Salesforce Shield Encryption Explained

Salesforce is the most widely embraced CRM platform worldwide, entrusted with handling highly sensitive data from leading global companies. Recognizing this profound responsibility, Salesforce introduced Salesforce Shield in 2015. Salesforce Shield Encryption explained. Salesforce Shield comprises a suite of compliance and regulation-focused add-ons integrated into the Salesforce platform, offering customers in heavily regulated industries enhanced data security and compliance measures.

Shield Platform Encryption relies on a unique tenant secret that you control and a master secret that’s maintained by Salesforce. By default, we combine these secrets to create your unique data encryption key. You can also supply your own final data encryption key. We use your data encryption key to encrypt data that your users put into Salesforce, and to decrypt data when your authorized users need it.

Shield Platform Encryption gives your data a whole new layer of security while preserving critical platform functionality. You can encrypt sensitive data at rest, and not just when transmitted over a network, so your company can confidently comply with privacy policies, regulatory requirements, and contractual obligations for handling private data.

Consisting of three distinct products, Salesforce Shield collaborates seamlessly to safeguard your organization’s data.

Platform Encryption:

Shield Platform Encryption facilitates the encryption of sensitive data at rest, ensuring compliance with privacy policies, regulatory mandates, and contractual obligations. This encryption extends beyond data transmission over networks, covering a wide range of fields such as standard, custom, activity, and file-related data. Salesforce also provides standard encryption tailored to industry-specific products like Health Cloud and Financial Services Cloud.

Event Monitoring:

Shield Event Monitoring captures and logs data access activities by all users, including accessed data, device information, and IP addresses. This data is made accessible in spreadsheet format for further analysis using data visualization tools. Integration with visualization or BI tools like Einstein Analytics enables organizations to derive insights from these logs effectively.

Field Audit Trail:

Similar to a digital Time Machine, Shield Field Audit Trail enables users to review historical field data for all records. This feature is particularly useful for tracking changes to contact, company, or case records over time. Users can customize data retention settings based on organizational or regulatory requirements.

To effectively implement Salesforce Shield, organizations should:

Identify encryption requirements: Conduct a thorough audit of data captured in Salesforce to determine which fields require encryption, minimizing the risk of performance degradation.
Confirm security settings: Review and adjust security settings, permissions, and access controls within Salesforce to align with organizational policies before implementing Shield.
Define key access: Establish clear guidelines for managing access to encryption keys, ensuring data security and integrity.
Choose visualization tools: Select appropriate data visualization or BI tools to analyze Event Monitoring data effectively and derive actionable insights.
Implement notifications: Set up alerts and notifications for critical system events and establish time-based thresholds to proactively monitor data access and usage.
Understand retention requirements: Determine the organization’s data retention policies and configure Field Audit Trail settings accordingly.
Monitor audit history: Utilize reports and dashboards to track adherence to data retention policies and identify trends in data usage over time.

As Salesforce Shield is available to all Salesforce customers, organizations are encouraged to rethink their data governance and security strategies. Tectonic offers consultations to discuss and tailor data strategies to meet specific organizational needs. For further information or assistance, please reach out to us to schedule a security model discussion.
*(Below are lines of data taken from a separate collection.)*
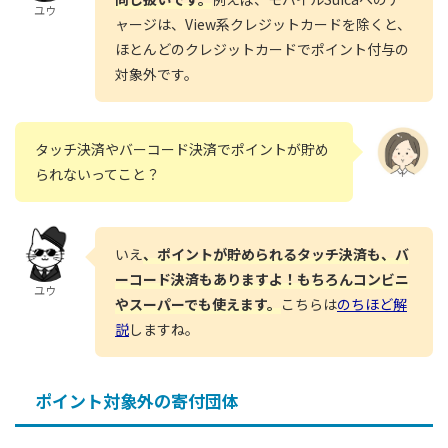
ユウ
ャージは、View系クレジットカードを除くと、
ほとんどのクレジットカードでポイント付与の
対象外です。
タッチ決済やバーコード決済でポイントが貯め
られないってこと？
いえ
、ポイントが貯められるタッチ決済も、バ
ーコード決済もありますよ！もちろんコンビニ
ユウ
やスーパーでも使えます。
こちらは
のちほど解
説
しますね。
ポイント対象外の寄付団体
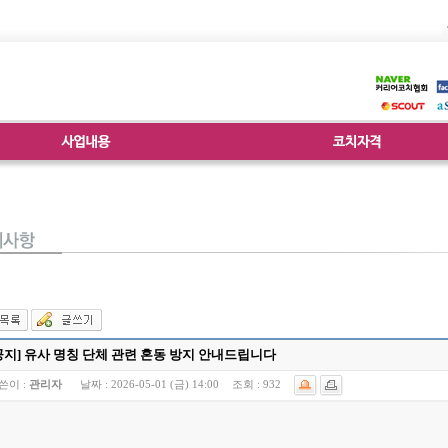
공지] 유사 명칭 단체 관련 혼동 방지 안내드립니다
쓴이 :
관리자
날짜 :
2026-05-01 (금) 14:00
조회 :
932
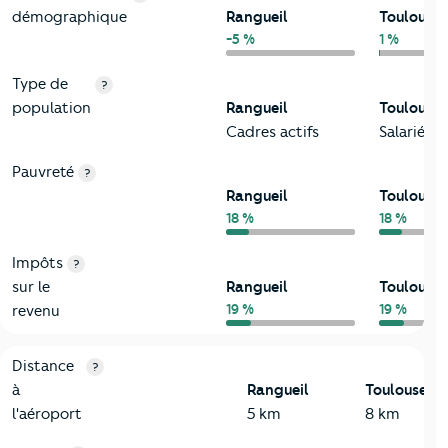
démographique
Rangueil
Toulouse
-5 %
1 %
Type de
?
population
Rangueil
Toulouse
Cadres actifs
Salariés
Pauvreté
?
Rangueil
Toulouse
18 %
18 %
Impôts
?
sur le
Rangueil
Toulouse
19 %
19 %
revenu
3-Environnement
Critères
Rangueil
Comparé à la ville de Toulouse
Distance
?
à
Rangueil
Toulouse
l'aéroport
5 km
8 km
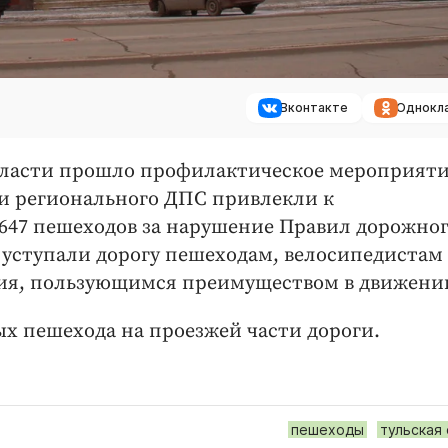
Вконтакте
Однокл
 области прошло профилактическое мероприят
ки регионального ДПС привлекли к
647 пешеходов за нарушение Правил дорожно
е уступали дорогу пешеходам, велосипедистам
ия, пользующимся преимуществом в движени
ых пешехода на проезжей части дороги.
пешеходы
тульская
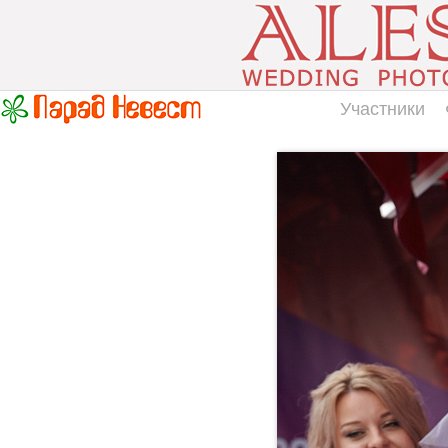
Участники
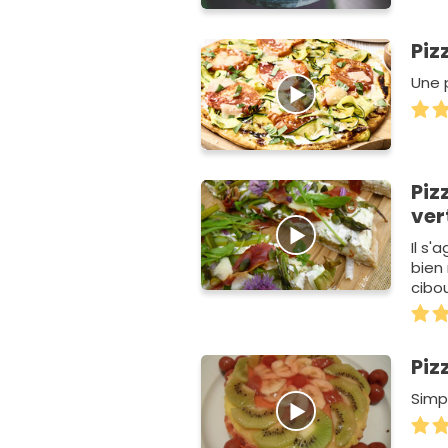
Piz
Une 
Piz
ver
Il s'
bien
cibo
de l
Piz
Simp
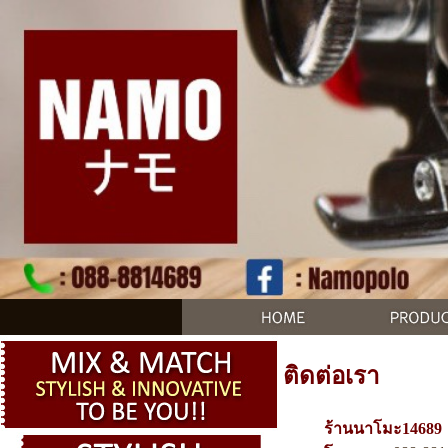
ติดต่อเรา
ร้านนาโมะ14689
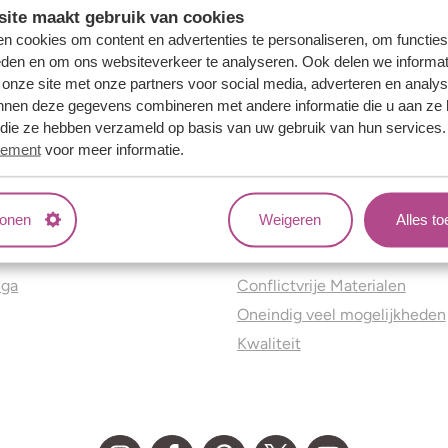
ite maakt gebruik van cookies
n cookies om content en advertenties te personaliseren, om functies
eden en om ons websiteverkeer te analyseren. Ook delen we informat
 onze site met onze partners voor social media, adverteren en analy
nnen deze gegevens combineren met andere informatie die u aan ze 
f die ze hebben verzameld op basis van uw gebruik van hun services
tement
voor meer informatie.
tonen
Weigeren
Alles t
ns
Jouw voordelen
nga
Conflictvrije Materialen
Oneindig veel mogelijkheden
Kwaliteit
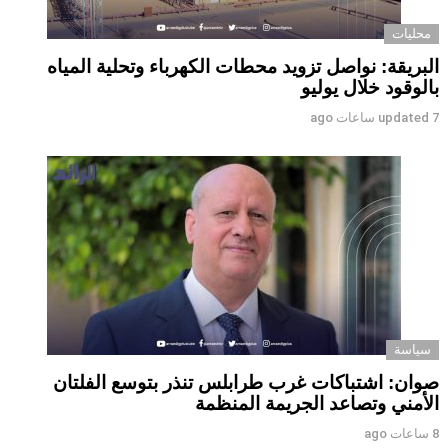
محليات
البريقة: نواصل تزويد محطات الكهرباء وتحلية المياه
بالوقود خلال يوليو
7 ساعات ago
updated
سياسة
صوان: اشتباكات غرب طرابلس تنذر بتوسع الفلتان
الأمني وتصاعد الجريمة المنظمة
8 ساعات ago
Shield Platform Encryption builds on the data encryption options that Salesforce offers out of the box. Data stored in many standard and custom fields and in files and attachments is encrypted using an advanced HSM-based key derivation system. So it’s protected even when other lines of defense are compromised.

Your data encryption key material is never saved or shared across orgs. You can choose to have Salesforce generate key material for you or upload your own key material. By default, the Shield Key Management Service derives data encryption keys on demand from a master secret and your org-specific key material, and stores that derived data encryption key in an encrypted key cache.
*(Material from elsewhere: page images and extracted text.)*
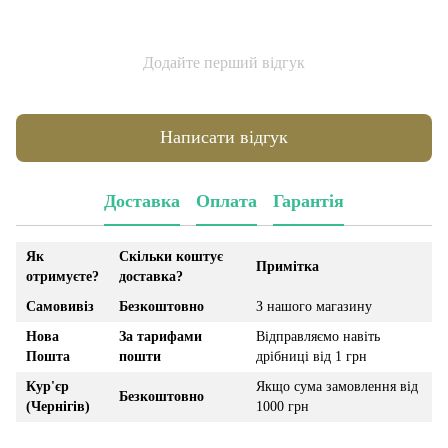
Додайте перший відгук
Написати відгук
Доставка
Оплата
Гарантія
Як
Скільки коштує
Примітка
отримуєте?
доставка?
Самовивіз
Безкоштовно
З нашого магазину
Нова
За тарифами
Відправляємо навіть
Пошта
пошти
дрібниці від 1 грн
Кур'єр
Якщо сума замовлення від
Безкоштовно
(Чернігів)
1000 грн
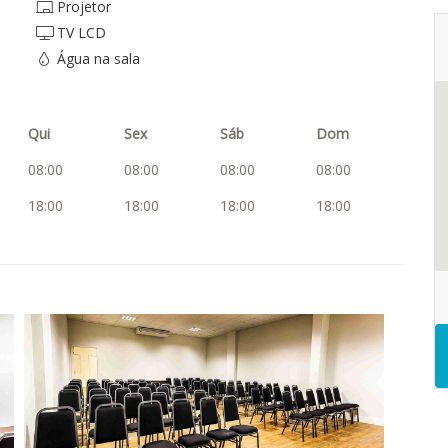
Projetor
TV LCD
Água na sala
Qui
Sex
Sáb
Dom
08:00
08:00
08:00
08:00
18:00
18:00
18:00
18:00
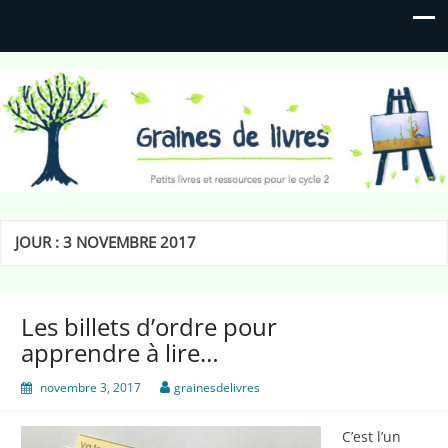
Graines de livres
Petits livres et ressources pour le cycle 2
JOUR :
3 NOVEMBRE 2017
Les billets d’ordre pour
apprendre à lire…
novembre 3, 2017
grainesdelivres
C’est l’un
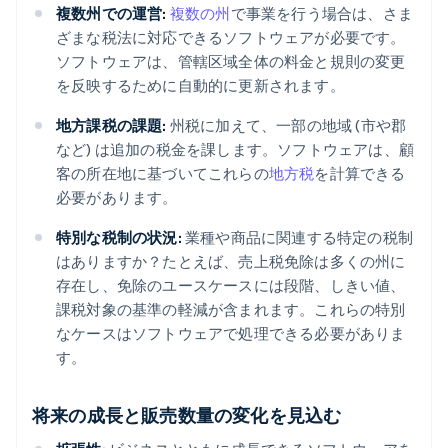
複数州での運営:
複数の州
で事業を行う場合は、さま
ざまな税法に対応できるソフトウェアが必要です。
ソフトウェアは、管轄区域全体の料金と規則の変更
を反映するために自動的に更新されます。
地方課税の課題:
州税に加えて、一部の地域 (市や郡
など) は追加の税金を課します。ソフトウェアは、顧
客の所在地に基づいてこれらの
地方税
を計算できる
必要があります。
特別な税制の状況:
業種や商品に関連する特定の税制
はありますか？たとえば、売上税免除は多くの州に
存在し、免除のユースケースには段階、しきい値、
課税対象の基準の軽減が含まれます。これらの特別
なケースはソフトウェアで処理できる必要がありま
す。
将来の成長と販売数量の変化を見込む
You can also opt out of key derivation on a key-by-key basis. Or you can store your final data encryption key outside of Salesforce and have the Cache-Only Key Service fetch it on demand from a key service that you control. No matter how you choose to manage your keys, Shield Platform Encryption secures your key material at every stage of the encryption process. You can try out Shield Platform Encryption at no charge in Developer Edition orgs. It’s available in sandboxes after it is provisioned for your production org.